## [Collection entries]
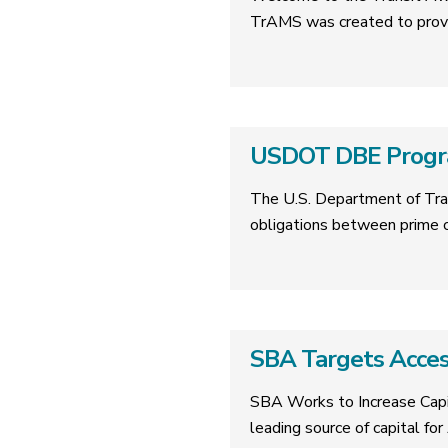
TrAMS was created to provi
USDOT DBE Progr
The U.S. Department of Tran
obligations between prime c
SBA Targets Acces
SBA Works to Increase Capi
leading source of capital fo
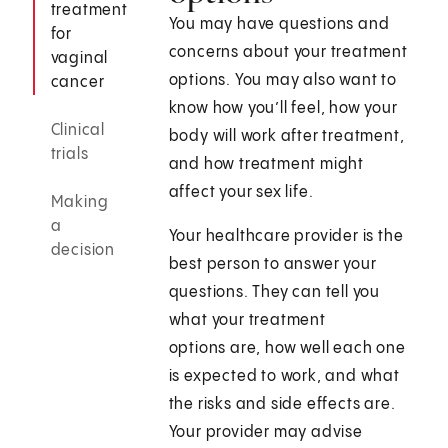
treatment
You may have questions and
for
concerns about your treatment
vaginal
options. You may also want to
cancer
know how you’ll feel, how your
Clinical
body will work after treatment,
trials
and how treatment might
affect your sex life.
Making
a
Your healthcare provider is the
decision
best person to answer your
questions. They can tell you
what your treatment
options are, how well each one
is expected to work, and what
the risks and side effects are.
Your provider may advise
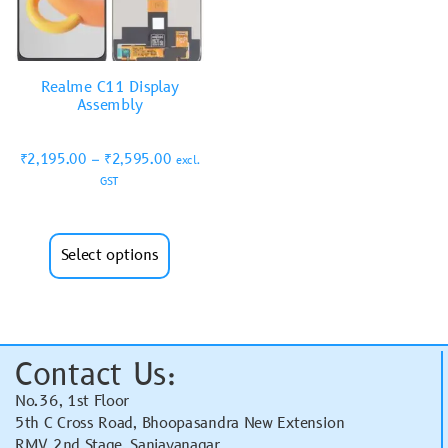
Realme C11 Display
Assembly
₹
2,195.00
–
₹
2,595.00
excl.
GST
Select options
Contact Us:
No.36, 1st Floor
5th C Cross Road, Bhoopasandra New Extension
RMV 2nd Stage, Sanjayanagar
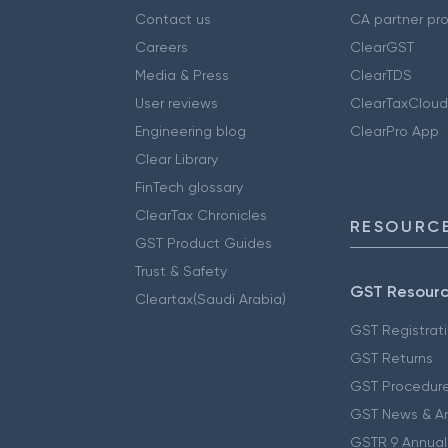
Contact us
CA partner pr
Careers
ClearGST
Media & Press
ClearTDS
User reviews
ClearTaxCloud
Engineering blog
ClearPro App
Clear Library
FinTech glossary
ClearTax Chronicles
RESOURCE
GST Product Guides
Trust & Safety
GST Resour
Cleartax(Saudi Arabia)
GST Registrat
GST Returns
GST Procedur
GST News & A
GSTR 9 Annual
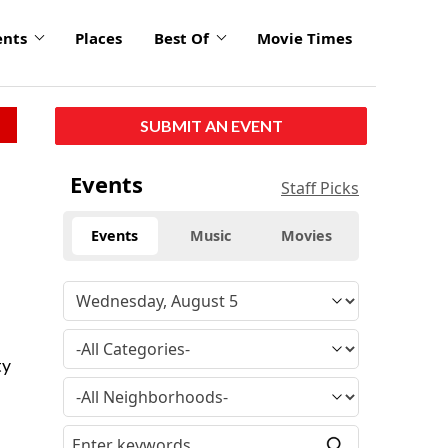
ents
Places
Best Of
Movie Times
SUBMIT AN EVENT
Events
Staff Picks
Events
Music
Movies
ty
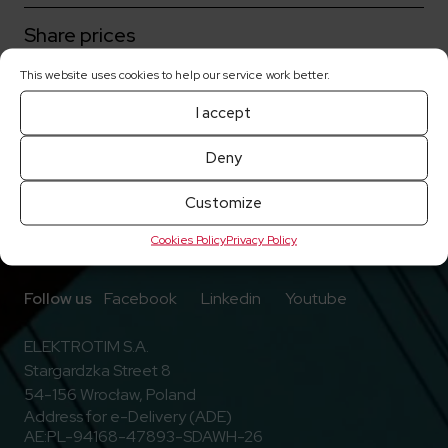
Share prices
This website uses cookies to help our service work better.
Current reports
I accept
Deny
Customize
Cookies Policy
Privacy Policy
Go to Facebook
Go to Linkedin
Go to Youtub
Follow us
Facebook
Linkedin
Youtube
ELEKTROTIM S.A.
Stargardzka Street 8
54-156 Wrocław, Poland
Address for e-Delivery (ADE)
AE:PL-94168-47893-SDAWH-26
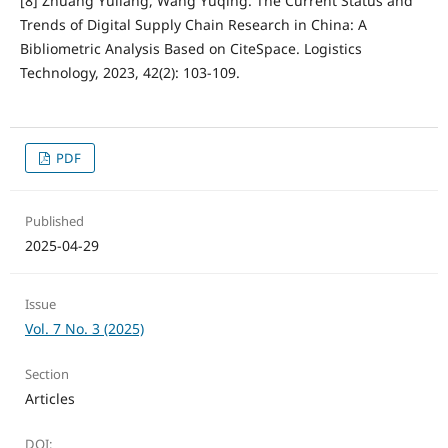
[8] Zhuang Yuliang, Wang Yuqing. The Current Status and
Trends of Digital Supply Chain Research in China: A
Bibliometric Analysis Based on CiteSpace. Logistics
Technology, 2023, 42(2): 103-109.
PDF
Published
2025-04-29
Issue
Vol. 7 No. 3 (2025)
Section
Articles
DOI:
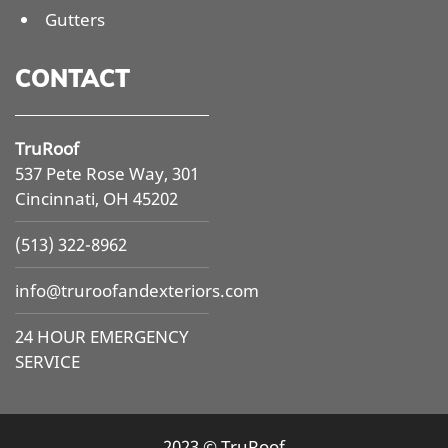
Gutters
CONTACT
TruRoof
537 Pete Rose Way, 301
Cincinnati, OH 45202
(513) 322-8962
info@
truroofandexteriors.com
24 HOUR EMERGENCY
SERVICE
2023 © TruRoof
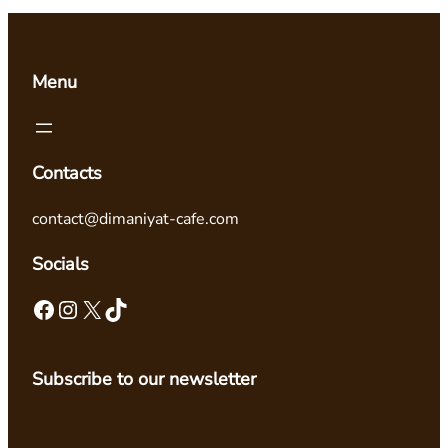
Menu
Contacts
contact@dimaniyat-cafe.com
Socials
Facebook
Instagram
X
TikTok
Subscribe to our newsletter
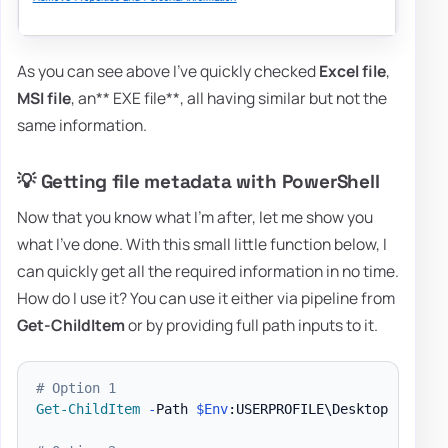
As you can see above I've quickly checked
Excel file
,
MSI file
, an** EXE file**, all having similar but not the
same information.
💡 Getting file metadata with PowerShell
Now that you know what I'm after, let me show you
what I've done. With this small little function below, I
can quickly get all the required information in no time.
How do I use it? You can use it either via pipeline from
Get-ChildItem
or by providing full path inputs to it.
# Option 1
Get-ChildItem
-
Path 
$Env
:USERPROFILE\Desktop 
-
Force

## [Try it]
Go down the entries above from the line containing "Realme C11 Display" to the line containing "This website uses" and write out each line exactly, leaving pictures out.

## [Output of the task]
Realme C11 Display
Assembly
₹
2,195.00
–
₹
2,595.00
excl.
GST
Select options
Contact Us:
No.36, 1st Floor
5th C Cross Road, Bhoopasandra New Extension
RMV 2nd Stage, Sanjayanagar
Contact us
CA partner pr
Careers
ClearGST
Media & Press
ClearTDS
User reviews
ClearTaxCloud
Engineering blog
ClearPro App
Clear Library
FinTech glossary
ClearTax Chronicles
RESOURCE
GST Product Guides
Trust & Safety
GST Resour
Cleartax(Saudi Arabia)
GST Registrat
GST Returns
GST Procedur
GST News & A
GSTR 9 Annual
ents
Places
Best Of
Movie Times
SUBMIT AN EVENT
Events
Staff Picks
Events
Music
Movies
ty
Share prices
This website uses cookies to help our service work better.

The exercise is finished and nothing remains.